Fix unfair load distribution bug in IOS selection

I noticed an interesting problem on the DSC deployment the other day. Performance was varying wildly with single threaded I/O tests (rsync -P). I took a look at the leases the MDS was assigning to gain some insight:

yanovich@illusion2$ slmctl -sbml | awk '{print $3, $5}' | sort | uniq -c | column -t
      1 io-system		flags
      6 <any>		R---TB-----
      5 sense2s2@PSCARCH	-W--TB-----
      9 sense2s4@PSCARCH	-W--TB-----
    182 sense2s5@PSCARCH	-W--TB-----
      5 sense2s6@PSCARCH	-W--TB-----
      7 sense2s7@PSCARCH	-W--TB-----
      5 sense3s0@PSCARCH	-W--TB-----
      6 sense3s1@PSCARCH	-W--TB-----
      6 sense3s2@PSCARCH	-W--TB-----
      6 sense3s3@PSCARCH	-W--TB-----
      5 sense3s4@PSCARCH	-W--TB-----
      5 sense3s5@PSCARCH	-W--TB-----
      6 sense3s6@PSCARCH	-W--TB-----
      6 sense4s0@PSCARCH	-W--TB-----
      6 sense4s1@PSCARCH	-W--TB-----
      5 sense4s2@PSCARCH	-W--TB-----
      5 sense4s3@PSCARCH	-W--TB-----
      5 sense4s4@PSCARCH	-W--TB-----
      5 sense4s5@PSCARCH	-W--TB-----
      6 sense4s6@PSCARCH	-W--TB-----
     11 sense5s0@PSCARCH	-W--TB-----
      5 sense5s1@PSCARCH	-W--TB-----
      5 sense5s2@PSCARCH	-W--TB-----
      6 sense5s3@PSCARCH	-W--TB-----
     11 sense5s5@PSCARCH	-W--TB-----
      5 sense5s6@PSCARCH	-W--TB-----
      7 sense6s0@PSCARCH	-W--TB-----
      6 sense6s1@PSCARCH	-W--TB-----
      6 sense6s2@PSCARCH	-W--TB-----
      6 sense6s3@PSCARCH	-W--TB-----
      6 sense6s4@PSCARCH	-W--TB-----
      6 sense6s5@PSCARCH	-W--TB-----
      6 sense6s6@PSCARCH	-W--TB-----
      6 sense6s7@PSCARCH	-W--TB-----

This command counts the number of occurrences of leases issued to each I/O system.
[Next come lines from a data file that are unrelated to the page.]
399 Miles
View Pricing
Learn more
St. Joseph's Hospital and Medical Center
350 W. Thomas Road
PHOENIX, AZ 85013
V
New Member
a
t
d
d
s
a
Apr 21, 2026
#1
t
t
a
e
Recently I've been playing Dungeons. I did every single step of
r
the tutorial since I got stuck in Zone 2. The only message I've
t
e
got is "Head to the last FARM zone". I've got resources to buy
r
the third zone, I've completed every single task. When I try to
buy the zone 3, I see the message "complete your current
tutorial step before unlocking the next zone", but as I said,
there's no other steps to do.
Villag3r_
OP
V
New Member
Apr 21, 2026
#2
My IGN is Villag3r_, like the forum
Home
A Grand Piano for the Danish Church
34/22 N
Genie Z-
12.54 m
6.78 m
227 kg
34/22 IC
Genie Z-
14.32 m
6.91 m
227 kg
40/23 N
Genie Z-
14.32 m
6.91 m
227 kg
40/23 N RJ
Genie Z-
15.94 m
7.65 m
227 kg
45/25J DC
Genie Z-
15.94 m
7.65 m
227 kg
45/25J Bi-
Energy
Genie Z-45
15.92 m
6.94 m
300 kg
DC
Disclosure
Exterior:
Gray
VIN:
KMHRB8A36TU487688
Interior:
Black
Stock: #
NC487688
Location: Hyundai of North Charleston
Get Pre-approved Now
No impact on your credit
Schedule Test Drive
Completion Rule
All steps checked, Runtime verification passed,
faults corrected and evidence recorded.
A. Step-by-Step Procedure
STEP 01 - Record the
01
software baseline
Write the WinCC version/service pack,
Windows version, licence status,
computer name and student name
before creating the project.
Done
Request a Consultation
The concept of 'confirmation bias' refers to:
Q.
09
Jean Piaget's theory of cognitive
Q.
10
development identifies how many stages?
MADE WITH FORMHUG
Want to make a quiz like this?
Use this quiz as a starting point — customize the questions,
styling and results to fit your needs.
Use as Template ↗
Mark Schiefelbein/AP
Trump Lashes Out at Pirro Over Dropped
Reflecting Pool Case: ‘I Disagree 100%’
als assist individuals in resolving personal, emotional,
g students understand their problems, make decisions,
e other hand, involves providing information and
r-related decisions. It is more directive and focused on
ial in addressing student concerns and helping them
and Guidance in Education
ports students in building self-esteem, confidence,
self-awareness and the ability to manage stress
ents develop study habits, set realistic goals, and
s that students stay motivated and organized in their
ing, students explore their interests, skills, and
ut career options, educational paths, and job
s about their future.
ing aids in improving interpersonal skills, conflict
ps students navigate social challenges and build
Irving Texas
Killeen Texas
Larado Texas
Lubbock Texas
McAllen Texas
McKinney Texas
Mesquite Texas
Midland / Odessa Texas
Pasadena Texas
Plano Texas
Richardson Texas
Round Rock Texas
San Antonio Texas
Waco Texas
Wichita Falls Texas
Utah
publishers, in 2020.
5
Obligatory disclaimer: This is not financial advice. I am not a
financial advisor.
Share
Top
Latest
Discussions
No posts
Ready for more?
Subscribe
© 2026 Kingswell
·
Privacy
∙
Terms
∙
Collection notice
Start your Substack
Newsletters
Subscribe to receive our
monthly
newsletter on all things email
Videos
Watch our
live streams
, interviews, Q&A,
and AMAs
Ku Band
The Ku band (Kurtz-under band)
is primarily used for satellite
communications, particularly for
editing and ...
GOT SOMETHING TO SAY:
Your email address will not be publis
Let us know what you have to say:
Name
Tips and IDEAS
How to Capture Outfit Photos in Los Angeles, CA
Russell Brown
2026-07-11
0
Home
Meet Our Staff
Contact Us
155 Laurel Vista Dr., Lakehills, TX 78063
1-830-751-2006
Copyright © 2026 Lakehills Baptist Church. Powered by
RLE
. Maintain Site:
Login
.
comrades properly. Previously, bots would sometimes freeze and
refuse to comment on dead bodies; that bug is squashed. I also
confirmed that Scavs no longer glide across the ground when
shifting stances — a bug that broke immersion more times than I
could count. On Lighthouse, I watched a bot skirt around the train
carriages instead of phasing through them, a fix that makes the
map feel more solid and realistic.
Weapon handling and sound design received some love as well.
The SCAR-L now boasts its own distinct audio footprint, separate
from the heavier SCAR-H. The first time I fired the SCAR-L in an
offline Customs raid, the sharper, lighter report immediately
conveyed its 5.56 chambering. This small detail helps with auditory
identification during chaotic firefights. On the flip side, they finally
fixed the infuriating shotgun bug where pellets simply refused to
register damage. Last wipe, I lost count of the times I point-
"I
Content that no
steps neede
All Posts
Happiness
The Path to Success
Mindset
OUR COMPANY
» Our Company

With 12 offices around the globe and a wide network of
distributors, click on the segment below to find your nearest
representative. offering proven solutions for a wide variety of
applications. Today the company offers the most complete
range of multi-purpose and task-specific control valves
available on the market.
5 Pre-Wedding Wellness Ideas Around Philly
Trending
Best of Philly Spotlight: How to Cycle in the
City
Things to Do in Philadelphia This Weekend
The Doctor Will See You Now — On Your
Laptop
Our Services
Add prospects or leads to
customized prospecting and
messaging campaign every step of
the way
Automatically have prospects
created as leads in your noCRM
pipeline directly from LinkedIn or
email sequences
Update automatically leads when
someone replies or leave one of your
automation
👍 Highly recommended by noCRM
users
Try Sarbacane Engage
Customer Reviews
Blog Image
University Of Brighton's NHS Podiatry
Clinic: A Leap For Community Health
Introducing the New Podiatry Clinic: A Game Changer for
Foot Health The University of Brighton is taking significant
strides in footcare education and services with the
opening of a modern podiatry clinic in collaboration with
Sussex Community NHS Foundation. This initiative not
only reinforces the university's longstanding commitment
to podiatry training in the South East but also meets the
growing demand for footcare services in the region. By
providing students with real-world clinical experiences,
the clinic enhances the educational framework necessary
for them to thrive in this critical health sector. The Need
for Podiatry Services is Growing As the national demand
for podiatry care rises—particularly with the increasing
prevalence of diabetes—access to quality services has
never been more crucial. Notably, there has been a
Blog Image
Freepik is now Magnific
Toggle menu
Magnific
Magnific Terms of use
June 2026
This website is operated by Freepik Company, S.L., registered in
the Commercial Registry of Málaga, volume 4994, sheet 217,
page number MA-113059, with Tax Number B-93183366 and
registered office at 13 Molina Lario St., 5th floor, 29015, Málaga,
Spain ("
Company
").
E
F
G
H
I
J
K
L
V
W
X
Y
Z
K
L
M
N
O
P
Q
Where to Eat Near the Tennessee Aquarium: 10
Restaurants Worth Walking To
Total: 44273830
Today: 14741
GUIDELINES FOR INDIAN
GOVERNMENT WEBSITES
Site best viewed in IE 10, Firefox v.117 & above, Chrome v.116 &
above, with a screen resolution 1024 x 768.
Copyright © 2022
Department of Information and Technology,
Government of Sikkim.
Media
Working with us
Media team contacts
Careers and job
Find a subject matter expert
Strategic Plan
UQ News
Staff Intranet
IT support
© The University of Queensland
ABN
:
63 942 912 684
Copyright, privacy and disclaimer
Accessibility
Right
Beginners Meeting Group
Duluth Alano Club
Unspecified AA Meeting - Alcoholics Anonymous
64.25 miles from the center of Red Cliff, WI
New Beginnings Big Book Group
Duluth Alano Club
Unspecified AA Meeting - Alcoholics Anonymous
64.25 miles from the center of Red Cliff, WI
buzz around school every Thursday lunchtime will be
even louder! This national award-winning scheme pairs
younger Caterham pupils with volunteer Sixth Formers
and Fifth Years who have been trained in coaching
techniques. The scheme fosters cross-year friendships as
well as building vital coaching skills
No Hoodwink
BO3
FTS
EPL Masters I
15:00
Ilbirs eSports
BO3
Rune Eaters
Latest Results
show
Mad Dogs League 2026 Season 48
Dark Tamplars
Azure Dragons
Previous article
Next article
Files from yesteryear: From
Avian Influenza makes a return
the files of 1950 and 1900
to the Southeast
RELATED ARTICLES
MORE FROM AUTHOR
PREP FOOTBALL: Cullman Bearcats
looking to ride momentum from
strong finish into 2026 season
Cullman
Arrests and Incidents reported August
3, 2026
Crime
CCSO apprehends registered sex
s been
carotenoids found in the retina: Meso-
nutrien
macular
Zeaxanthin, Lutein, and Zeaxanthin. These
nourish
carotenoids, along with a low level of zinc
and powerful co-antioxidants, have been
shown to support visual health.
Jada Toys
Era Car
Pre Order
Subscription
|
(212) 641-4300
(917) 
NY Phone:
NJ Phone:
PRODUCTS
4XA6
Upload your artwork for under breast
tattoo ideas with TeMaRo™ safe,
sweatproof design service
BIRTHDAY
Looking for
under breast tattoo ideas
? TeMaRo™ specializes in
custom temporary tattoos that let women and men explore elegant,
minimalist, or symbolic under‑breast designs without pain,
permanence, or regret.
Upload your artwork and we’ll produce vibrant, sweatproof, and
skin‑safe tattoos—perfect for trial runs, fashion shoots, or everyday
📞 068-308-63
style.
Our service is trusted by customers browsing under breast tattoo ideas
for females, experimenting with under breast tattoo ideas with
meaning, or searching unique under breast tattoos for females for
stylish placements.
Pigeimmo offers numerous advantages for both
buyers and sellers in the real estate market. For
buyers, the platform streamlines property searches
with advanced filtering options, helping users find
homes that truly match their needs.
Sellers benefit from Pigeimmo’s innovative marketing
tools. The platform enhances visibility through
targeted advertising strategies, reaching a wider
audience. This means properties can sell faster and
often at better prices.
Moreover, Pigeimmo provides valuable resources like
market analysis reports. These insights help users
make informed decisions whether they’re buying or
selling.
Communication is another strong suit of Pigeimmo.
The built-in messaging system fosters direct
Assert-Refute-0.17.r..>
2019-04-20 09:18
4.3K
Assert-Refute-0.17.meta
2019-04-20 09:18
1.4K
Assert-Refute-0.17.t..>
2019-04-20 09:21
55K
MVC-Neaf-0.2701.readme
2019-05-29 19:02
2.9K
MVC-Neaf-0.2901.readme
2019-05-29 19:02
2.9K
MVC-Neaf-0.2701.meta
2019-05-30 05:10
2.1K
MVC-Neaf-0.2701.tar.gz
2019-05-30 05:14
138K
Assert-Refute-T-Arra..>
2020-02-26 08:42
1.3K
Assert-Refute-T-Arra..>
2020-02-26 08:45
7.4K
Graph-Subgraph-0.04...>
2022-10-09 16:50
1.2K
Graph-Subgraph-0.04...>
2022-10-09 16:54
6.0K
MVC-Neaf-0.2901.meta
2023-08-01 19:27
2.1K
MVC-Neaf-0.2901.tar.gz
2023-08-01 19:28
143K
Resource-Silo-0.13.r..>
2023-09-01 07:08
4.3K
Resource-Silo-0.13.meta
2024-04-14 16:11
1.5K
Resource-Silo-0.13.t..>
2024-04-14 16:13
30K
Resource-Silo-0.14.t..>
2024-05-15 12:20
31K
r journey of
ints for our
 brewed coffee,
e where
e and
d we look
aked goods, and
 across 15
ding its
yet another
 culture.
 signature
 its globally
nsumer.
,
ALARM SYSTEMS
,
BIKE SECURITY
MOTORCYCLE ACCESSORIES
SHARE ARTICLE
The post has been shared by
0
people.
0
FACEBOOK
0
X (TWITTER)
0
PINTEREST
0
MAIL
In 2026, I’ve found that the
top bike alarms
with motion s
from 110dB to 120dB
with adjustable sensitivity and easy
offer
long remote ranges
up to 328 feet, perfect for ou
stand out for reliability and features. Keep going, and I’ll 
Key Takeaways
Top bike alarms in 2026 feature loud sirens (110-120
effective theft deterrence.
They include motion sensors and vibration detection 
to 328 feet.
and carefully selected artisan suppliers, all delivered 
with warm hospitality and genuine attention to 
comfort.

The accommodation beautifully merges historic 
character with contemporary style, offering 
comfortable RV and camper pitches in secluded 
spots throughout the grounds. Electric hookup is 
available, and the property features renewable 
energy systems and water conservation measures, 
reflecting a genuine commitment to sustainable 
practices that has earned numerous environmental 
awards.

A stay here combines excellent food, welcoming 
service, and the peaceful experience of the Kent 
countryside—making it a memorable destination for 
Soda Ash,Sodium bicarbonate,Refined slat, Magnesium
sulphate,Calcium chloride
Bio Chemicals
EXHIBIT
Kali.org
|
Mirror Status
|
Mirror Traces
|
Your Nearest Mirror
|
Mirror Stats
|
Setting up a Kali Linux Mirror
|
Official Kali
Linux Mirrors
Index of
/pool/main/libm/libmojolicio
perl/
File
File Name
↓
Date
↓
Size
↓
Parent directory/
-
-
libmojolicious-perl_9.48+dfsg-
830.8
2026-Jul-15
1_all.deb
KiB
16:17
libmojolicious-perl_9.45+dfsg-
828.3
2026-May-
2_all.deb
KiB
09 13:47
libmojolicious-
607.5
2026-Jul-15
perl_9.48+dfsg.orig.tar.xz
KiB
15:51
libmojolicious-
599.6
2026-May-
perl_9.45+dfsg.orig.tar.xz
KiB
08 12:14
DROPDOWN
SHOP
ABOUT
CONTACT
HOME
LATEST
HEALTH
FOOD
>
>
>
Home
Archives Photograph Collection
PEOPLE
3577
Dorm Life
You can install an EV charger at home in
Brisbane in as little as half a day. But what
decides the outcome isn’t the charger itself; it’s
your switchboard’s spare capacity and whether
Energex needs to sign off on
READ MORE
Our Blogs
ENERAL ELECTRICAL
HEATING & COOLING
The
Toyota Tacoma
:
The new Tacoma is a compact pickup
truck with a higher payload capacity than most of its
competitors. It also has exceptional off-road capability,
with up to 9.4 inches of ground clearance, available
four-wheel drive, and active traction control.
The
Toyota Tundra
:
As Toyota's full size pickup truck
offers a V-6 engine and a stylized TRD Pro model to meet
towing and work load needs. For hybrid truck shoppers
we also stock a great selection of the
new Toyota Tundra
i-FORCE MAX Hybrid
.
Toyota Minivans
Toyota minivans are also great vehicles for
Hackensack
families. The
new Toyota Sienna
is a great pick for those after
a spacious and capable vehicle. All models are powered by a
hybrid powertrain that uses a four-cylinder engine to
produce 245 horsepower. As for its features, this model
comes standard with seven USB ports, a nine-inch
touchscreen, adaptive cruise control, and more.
There was an obvious problem with preferred treatment to sense2s5. Examining the code, I see that we copy the list of I/O systems starting from a position P in the list. When we reach the end of the list, we start over from the beginning up to position P. Then, we increment P next time in an approach to round-robin selection of I/O systems:

slashd/mds.c:

1
2
3
4
5
6
7
8
9
10
11
12
13
14
15
16
17
18
19
20
21
22
23
24
25
26
27
28
29
30
31
32
33
34
__static void
slm_resm_roundrobin(struct sl_resource *r, struct psc_dynarray *a)
{
	struct resprof_mds_info *rpmi = res2rpmi(r);
	struct sl_resm *m;
	int i, idx;

	RPMI_LOCK(rpmi);
	idx = slm_get_rpmi_idx(r);
	RPMI_ULOCK(rpmi);

	for (i = 0; i < psc_dynarray_len(&r->res_members); i++, idx++) {
		if (idx >= psc_dynarray_len(&r->res_members))
			idx = 0;

		m = psc_dynarray_getpos(&r->res_members, idx);
		psc_dynarray_add_ifdne(a, m);
	}
}

static __inline int
slm_get_rpmi_idx(struct sl_resource *res)
{
	struct resprof_mds_info *rpmi;
	int locked, n;

	rpmi = res2rpmi(res);
	locked = RPMI_RLOCK(rpmi);
	if (rpmi->rpmi_cnt >= psc_dynarray_len(&res->res_members))
		rpmi->rpmi_cnt = 0;
	n = rpmi->rpmi_cnt++;
	RPMI_URLOCK(rpmi, locked);
	return (n);
}

In theory, this should work, but any servers that are unavailable will give an unfair advantage to the first server in the list after a run of such unavailable servers, as this first server will get hammered N + 1 times if there are N unavailable servers.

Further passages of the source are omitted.